-------- DATA FOR THIS EXERCISE --------
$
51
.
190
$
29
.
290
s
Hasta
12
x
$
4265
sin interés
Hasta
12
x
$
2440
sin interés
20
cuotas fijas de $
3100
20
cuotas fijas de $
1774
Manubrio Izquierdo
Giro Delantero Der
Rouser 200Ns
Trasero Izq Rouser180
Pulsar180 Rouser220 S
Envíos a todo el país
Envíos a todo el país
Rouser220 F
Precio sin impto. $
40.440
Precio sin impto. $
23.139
--------
EXERCISE INSTRUCTIONS —
Copy down the whole of the data above, matching it exactly.

PROBLEM SOLUTION —
$
51
.
190
$
29
.
290
s
Hasta
12
x
$
4265
sin interés
Hasta
12
x
$
2440
sin interés
20
cuotas fijas de $
3100
20
cuotas fijas de $
1774
Manubrio Izquierdo
Giro Delantero Der
Rouser 200Ns
Trasero Izq Rouser180
Pulsar180 Rouser220 S
Envíos a todo el país
Envíos a todo el país
Rouser220 F
Precio sin impto. $
40.440
Precio sin impto. $
23.139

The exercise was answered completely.